*** Extracted material Section Begins ***
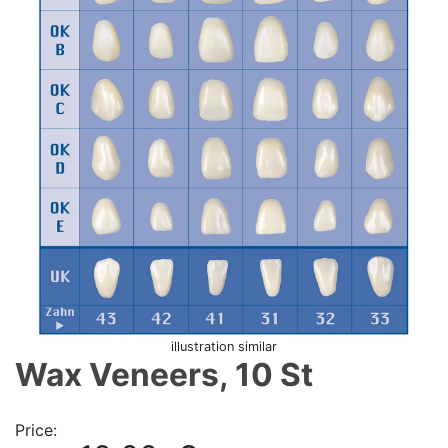
illustration similar
Wax Veneers, 10 St
Price:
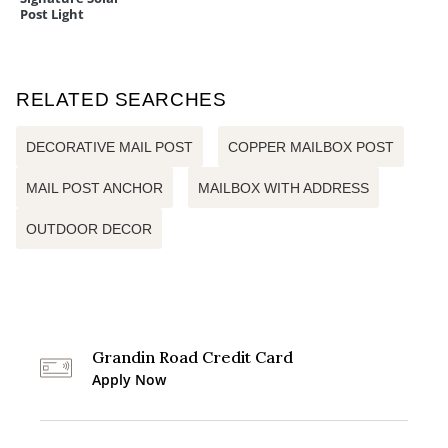
Post Light
RELATED SEARCHES
DECORATIVE MAIL POST
COPPER MAILBOX POST
MAIL POST ANCHOR
MAILBOX WITH ADDRESS
OUTDOOR DECOR
Grandin Road Credit Card
Apply Now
*** Extracted material Section Ends ***
- **Instructions to follow**
Without including any picture, reproduce the material above word for word.

- **Expected answer**
illustration similar
Wax Veneers, 10 St
Price:
Post Light
RELATED SEARCHES
DECORATIVE MAIL POST
COPPER MAILBOX POST
MAIL POST ANCHOR
MAILBOX WITH ADDRESS
OUTDOOR DECOR
Grandin Road Credit Card
Apply Now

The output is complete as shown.